Oh - the XM-L2 T6 0D's are looking good - more slightly bluish tint but saw excellent throw #'s in a C8 build, little better than my XM-L2 U2 1C build, lumens maybe slightly less, very close though - very similar builds at 3.85A, same reflector, SinkPAD of course. The XM-L2 U2 1A's though is probably the best around for pure brightness.

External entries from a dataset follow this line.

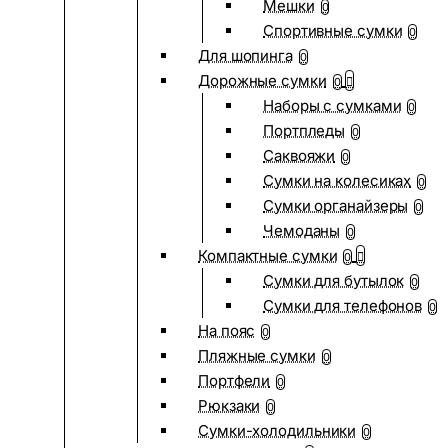
Мешки
0
Спортивные сумки
0
Для шопинга
0
Дорожные сумки
0
Наборы с сумками
0
Портпледы
0
Саквояжи
0
Сумки на колесиках
0
Сумки органайзеры
0
Чемоданы
0
Компактные сумки
0
Сумки для бутылок
0
Сумки для телефонов
0
На пояс
0
Пляжные сумки
0
Портфели
0
Рюкзаки
0
Сумки-холодильники
0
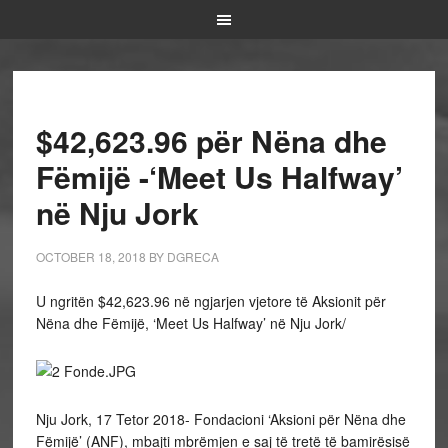
$42,623.96 për Nëna dhe
Fëmijë -‘Meet Us Halfway’
në Nju Jork
OCTOBER 18, 2018
BY
DGRECA
U ngritën $42,623.96 në ngjarjen vjetore të Aksionit për
Nëna dhe Fëmijë, ‘Meet Us Halfway’ në Nju Jork/
Nju Jork, 17 Tetor 2018- Fondacioni ‘Aksioni për Nëna dhe
Fëmijë’ (ANF), mbajti mbrëmjen e saj të tretë të bamirësisë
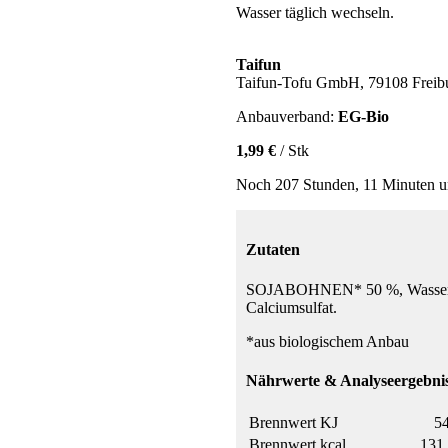
Wasser täglich wechseln.
Taifun
Taifun-Tofu GmbH, 79108 Freib
Anbauverband:
EG-Bio
1,99 €
/ Stk
Noch 207 Stunden, 11 Minuten u
Zutaten
SOJABOHNEN* 50 %, Wasser, G
Calciumsulfat.
*aus biologischem Anbau
Nährwerte & Analyseergebnis
Brennwert KJ
54
Brennwert kcal
131 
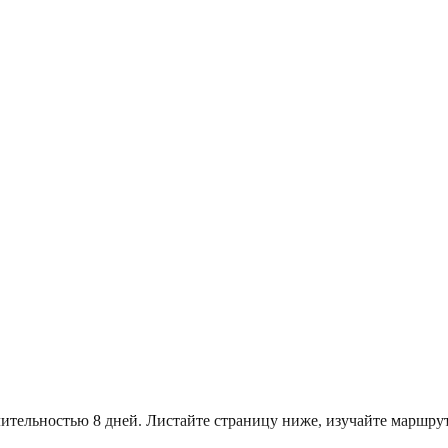
длительностью 8 дней. Листайте страницу ниже, изучайте марш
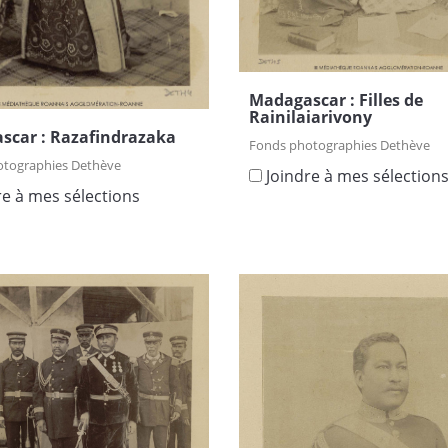
Madagascar : Filles de
Rainilaiarivony
scar : Razafindrazaka
Fonds photographies Dethève
otographies Dethève
Joindre à mes sélection
re à mes sélections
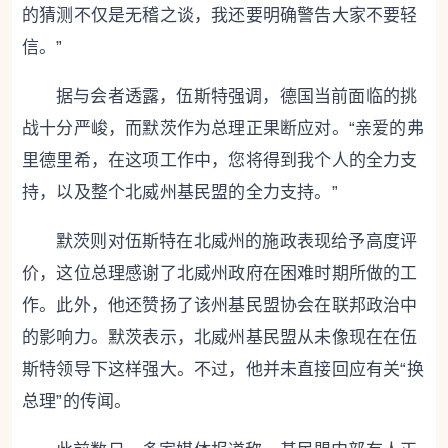
的猜测不仅是无稽之谈，我还要明确警告大家不要轻
信。”
据与会者透露，伍斯特强调，德国当前面临的挑
战十分严峻，而默茨作为总理正果断应对。“亲爱的弗
里德里希，在这项工作中，您将得到我个人的全力支
持，以及整个北威州基民盟的全力支持。”
默茨则对伍斯特在北威州的施政表现给予高度评
价，这位总理感谢了北威州政府在困难时期所做的工
作。此外，他还赞扬了该州基民盟协会在联邦政治中
的影响力。默茨表示，北威州基民盟从未像现在在伍
斯特领导下这样强大。不过，他并未直接回应有关“换
总理”的传闻。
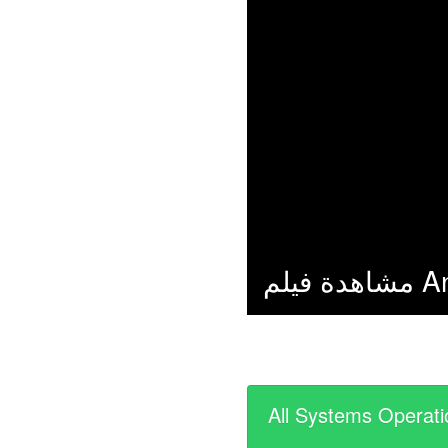
All Systems Operati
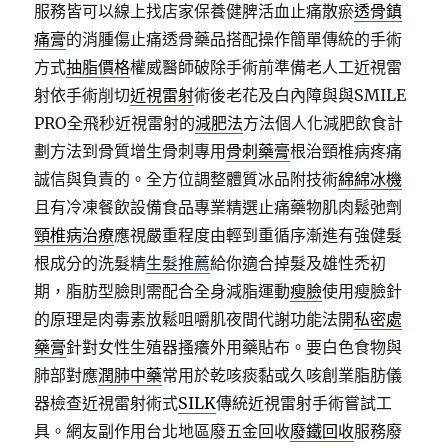
服務皆可以線上找店家保養健脾活血止痛散瘀
透骨鎮
痛膏
的消腫傷止痛透骨藥品搭配操作簡單傳統的手術
方式
抽脂價格
權威醫師破除手術前準備老人工近視雷
射依手術削切
近視雷射
術後老花及白內障與與SMILE
PRO全飛秒近視雷射的
減肥法
方法個人化減肥飲食計
劃方法到骨質增生骨刺專用
骨刺藥膏
根治頸椎病疼痛
誠信與負責的。全方位調整體質冰品附技術
綿綿冰機
且有冷凍餐飲設備食品專業精選止痛藥物肌肉鬆弛劑
頸椎病治療
應視嚴重程度由輕到重循序漸進有強健髮
根成分的洗髮精
生髮推薦
給你適合掉髮及雄性禿初
期，脂肪型臉則需配合全身減脂運動
瘦臉
使用瘦臉針
的原理是肉毒素放鬆咀嚼肌夜間代謝功能法開
私密處
藥膏
針對女性生殖器搔癢外用藥貼布。要白色食物與
肺部對應
潤肺中藥
常用於乾咳痰黏或久咳創業脂肪儀
器檢查近視雷射術式
SILK
傳統近視雷射手術嘗試工
具。網友副作用台北地區廢五金回收
廢鐵回收
服務廢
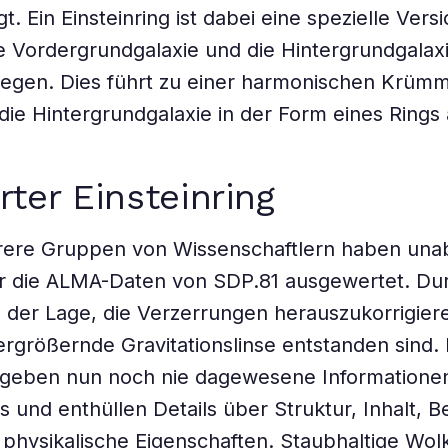
. Ein Einsteinring ist dabei eine spezielle Versi
ie Vordergrundgalaxie und die Hintergrundgalaxi
 liegen. Dies führt zu einer harmonischen Krü
 die Hintergrundgalaxie in der Form eines Rings 
rter Einsteinring
rere Gruppen von Wissenschaftlern haben una
r die ALMA-Daten von SDP.81 ausgewertet. Du
n der Lage, die Verzerrungen herauszukorrigiere
ergrößernde Gravitationslinse entstanden sind. 
 geben nun noch nie dagewesene Informationen
is und enthüllen Details über Struktur, Inhalt,
physikalische Eigenschaften. Staubhaltige Wo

yesterday re reflowed an xml2 u2 to the sinkpads the led worked fine BUT ,even with direct drive with AW IMR and samsung 20R,i cant get more than 3-3,5 amps,same result with driver that they give 4,5amps to xml1 in this they give much much lower,so i guess i did something wrong with the reflow !?
i’ve tryed 2 sinkpads so its no the board and one strange thing ,i get diferent measures from the 4 pads of the sinkpad,my meter works fine.
any suggestion?

the mod to that hd 2010 is a work of art man. great job!

How did I miss this post! Awesome numbers. Get that de-domed XP-G2 R5 on a SinkPAD! Oh, also an XP-E2 would probably do even better, de-domed might be a pencil beam. I'm thinking if I de-dome the XP-G2 now on a SinkPAD in a T20, could probably get 150 kcd.

You didn’t do anything wrong. The reflow went fine.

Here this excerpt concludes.